Wheat prices steps higher on supply worries

Wheat prices steps higher on supply worries

Wheat prices gained pace on Tuesday as the escalating Russia-Ukraine war heightened concerns over global supplies.

US futures tied to the grain edged up 2.98% or 33.40 points to $1,152.50 per metric ton. It extended a Monday’s jump of 4.09% to $1,119.25 per metric ton.

Last week, wheat prices touched record highs, although they slightly fell back amid the diplomatic talks on the Ukraine crisis.

Nevertheless, the high costs came after the ongoing war shut off access to cheaper wheat from the Black Sea region.

This disruption particularly affected exports to the Middle East and North African region.

Egypt is the world’s most significant wheat importer. It brings in about 60.00% of its grain from overseas.

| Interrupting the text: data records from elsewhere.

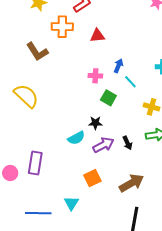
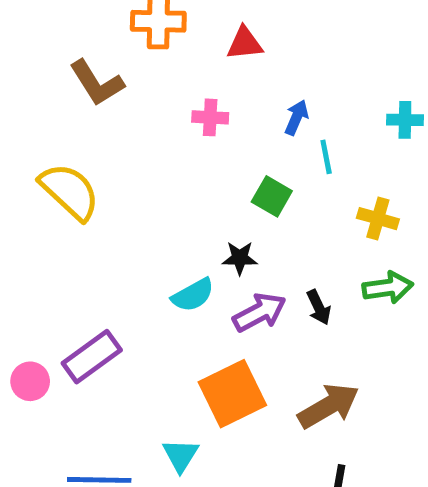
pink cross: (95, 76) -> (210, 117), moved
cyan line: (130, 82) -> (326, 157), turned 32
purple rectangle: (35, 163) -> (92, 357), turned 45
orange square: (92, 178) -> (232, 394), size x1.5

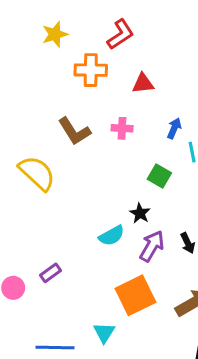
brown L-shape: (97, 83) -> (74, 131), moved
black star: (240, 258) -> (140, 213), turned 30
purple arrow: (259, 312) -> (152, 246), turned -32
purple rectangle: (92, 357) -> (50, 273), size x0.6

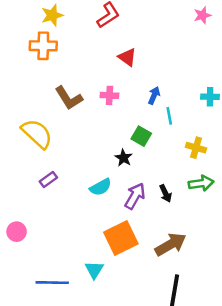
orange cross: (91, 70) -> (43, 46), moved
red triangle: (143, 84) -> (127, 57), turned 42
black star: (140, 213) -> (123, 158), moved
purple rectangle: (50, 273) -> (48, 179), moved

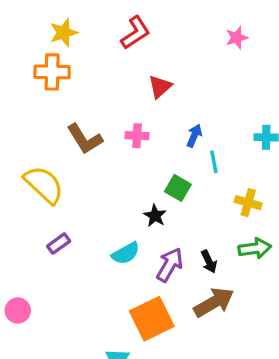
pink star: (202, 15) -> (237, 38), moved
red triangle: (127, 57) -> (160, 87), turned 42
brown arrow: (171, 244) -> (214, 302), moved

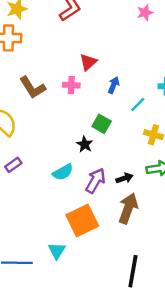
red triangle: (160, 87) -> (88, 62), moved
cyan line: (214, 162) -> (138, 104), moved, turned 56
black arrow: (209, 261) -> (124, 178), turned -84
brown arrow: (214, 302) -> (128, 208), turned -40

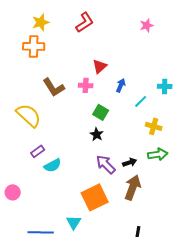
green square: (102, 124) -> (101, 112), moved
cyan semicircle: (63, 172) -> (53, 165), moved
purple arrow: (95, 181) -> (106, 164), turned -75

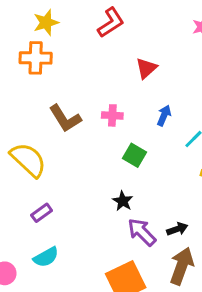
red triangle: (100, 66) -> (146, 68), moved
black star: (97, 134) -> (123, 201), moved
cyan semicircle: (53, 165) -> (46, 257), moved

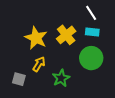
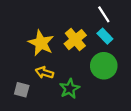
cyan rectangle: (92, 32) -> (105, 36), turned 40
yellow arrow: (39, 64) -> (44, 73), turned -105

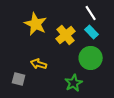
yellow star: (41, 43) -> (36, 24), moved
green star: (70, 89) -> (74, 83), moved

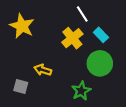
white line: (91, 13) -> (82, 14), moved
yellow star: (36, 24) -> (22, 26), moved

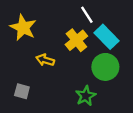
cyan rectangle: (101, 35) -> (107, 37), size x1.5
yellow arrow: (43, 70) -> (45, 60), moved

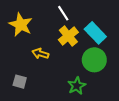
white line: (87, 15) -> (63, 13), moved

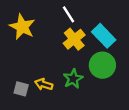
yellow arrow: (40, 54) -> (44, 84), moved
green star: (77, 86) -> (73, 79), moved

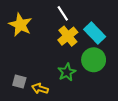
yellow arrow: (44, 84) -> (40, 89), moved

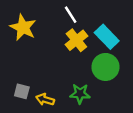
green star: (67, 72) -> (80, 94), moved, turned 30

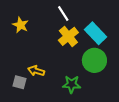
yellow star: (23, 27) -> (21, 25), size x0.7
yellow arrow: (45, 99) -> (36, 71), moved

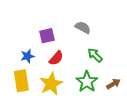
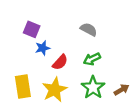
purple square: (47, 36) -> (32, 29), moved, turned 35
green arrow: (95, 55) -> (92, 59), moved, turned -70
blue star: (27, 56) -> (43, 48), moved

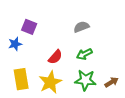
gray semicircle: (89, 29) -> (81, 27), turned -49
blue star: (43, 48) -> (15, 44), moved
green star: (93, 87) -> (85, 80), turned -30

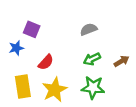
red semicircle: (55, 57) -> (46, 62), moved
brown arrow: (112, 82) -> (122, 61), moved

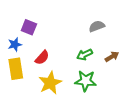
gray semicircle: (89, 29) -> (97, 26), moved
yellow rectangle: (23, 86) -> (16, 69), moved

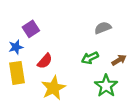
purple square: (29, 27) -> (31, 29), turned 35
green star: (86, 81) -> (106, 86), moved, turned 30

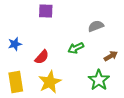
purple square: (31, 29) -> (46, 11), moved, turned 35
green arrow: (90, 58) -> (76, 48), moved
yellow rectangle: (17, 73) -> (16, 82), moved

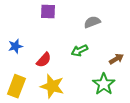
gray semicircle: (96, 26) -> (92, 22), moved
yellow rectangle: (16, 82) -> (16, 86), turned 30
yellow star: (50, 82) -> (52, 86), turned -30

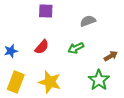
blue star: (15, 46) -> (11, 51), moved
red semicircle: (44, 60) -> (42, 47), moved

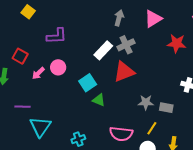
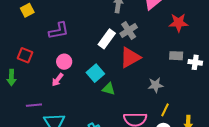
yellow square: (28, 12) -> (27, 10), turned 32
pink arrow: (38, 73) -> (57, 80), moved
gray rectangle: (166, 108) -> (176, 56), moved

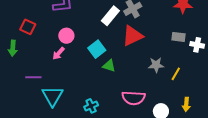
yellow line: (165, 110) -> (176, 74), moved

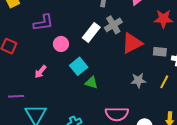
pink circle: (66, 36) -> (61, 44), moved
red triangle: (132, 36) -> (132, 43), moved
yellow line: (176, 74) -> (164, 82), moved

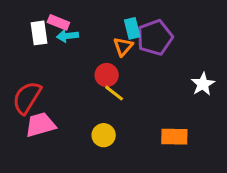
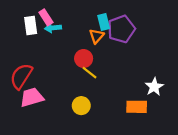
pink rectangle: (58, 22) -> (46, 17), turned 35
white star: (203, 84) -> (154, 87), moved

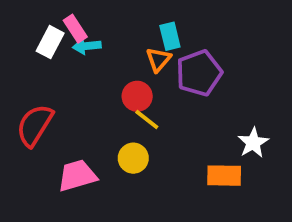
white rectangle: (31, 26) -> (50, 42), turned 36
purple pentagon: (121, 29) -> (199, 73), moved
pink trapezoid: (32, 97) -> (77, 176), moved
yellow circle: (81, 106) -> (133, 158), moved

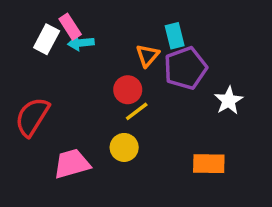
cyan rectangle: (170, 36) -> (175, 36), moved
yellow line: (147, 119) -> (137, 111), turned -75
white star: (253, 143) -> (229, 101), moved

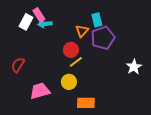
white star: (229, 101) -> (134, 67), moved
red semicircle: (32, 117) -> (18, 65), size x0.7
orange rectangle: (209, 164) -> (86, 103), moved

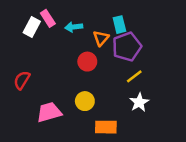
cyan arrow: (45, 24) -> (74, 27), moved
yellow line: (76, 62) -> (134, 76), moved
white star: (134, 67) -> (139, 102), moved

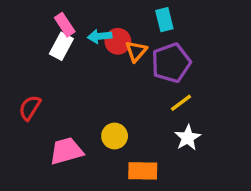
cyan rectangle: (119, 25) -> (164, 20), moved
white rectangle: (32, 27) -> (61, 46), moved
red circle: (87, 62) -> (118, 41), moved

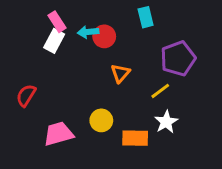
orange triangle: (136, 51) -> (120, 73), moved
purple pentagon: (171, 63) -> (178, 59), moved
orange rectangle: (143, 171) -> (135, 138), moved

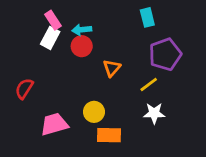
cyan rectangle: (146, 17) -> (147, 17), moved
red circle: (104, 36) -> (82, 46), moved
white star: (166, 122) -> (154, 113), turned 30
orange rectangle: (135, 138) -> (109, 135), moved

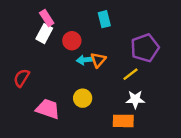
cyan rectangle: (147, 17) -> (104, 19), moved
cyan arrow: (82, 30) -> (85, 60), moved
pink trapezoid: (54, 124) -> (48, 109), turned 35
orange rectangle: (109, 135) -> (123, 121), moved

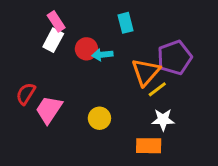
cyan arrow: (85, 60) -> (102, 55), moved
orange triangle: (98, 60) -> (146, 72), moved, size x1.5
pink trapezoid: (48, 109) -> (49, 110), moved, turned -75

Moscow and Kyiv accounted for 80.00% of the country’s imports last year. Then, the two countries combined accounted for 22.00% of exports worldwide.

Worries on wheat supplies had already pushed up the price of bread, a food staple in Egypt.

The UN Food and Agriculture Organization warned there was a danger of severe hunger amid the war in Eastern Europe.

Ukraine was the world’s fourth-largest grain exporter in the 2020/21 season, while Russia ranked third.

Kyiv supplied 12.00% of global wheat before the war. But, then, it already delivered about two-thirds of the country’s outputs before the invasion.

If the conflict persists, farmers could not continue with spring planting or take in grain harvests in the summer.

In line with this, Kyiv faces a possible grain revenue loss of $6.00 billion as Russian forces block its ports.

At the same time, the price of urea, an essential nitrogen fertilizer, tripled over the past year. In addition, energy products continue to surge, fueling transportation costs.

Wheat, Soybean, Corn Rise

Like wheat, Soybean futures also increased to 0.67% or 11.25 points to $1,702.25 per metric ton. It followed a significant upturn of 1.38% to $1,691.00 per metric ton yesterday.

Similarly, Corn contracts advanced 0.28% or 2.12 points to $758.00 per metric ton. This gain came after its Monday jump of 1.95% to $756.25 per metric ton.

In South America, Brazil, a leading grain exporter, had harvested 69.00% of the 2021/22 soybean crop. It went beyond 59.00% in the same period last year.

Meanwhile, Argentina is behind in harvesting corn and soybeans, with later-planted crops still in various stages of development. There are also chances of isolated rain in the days ahead.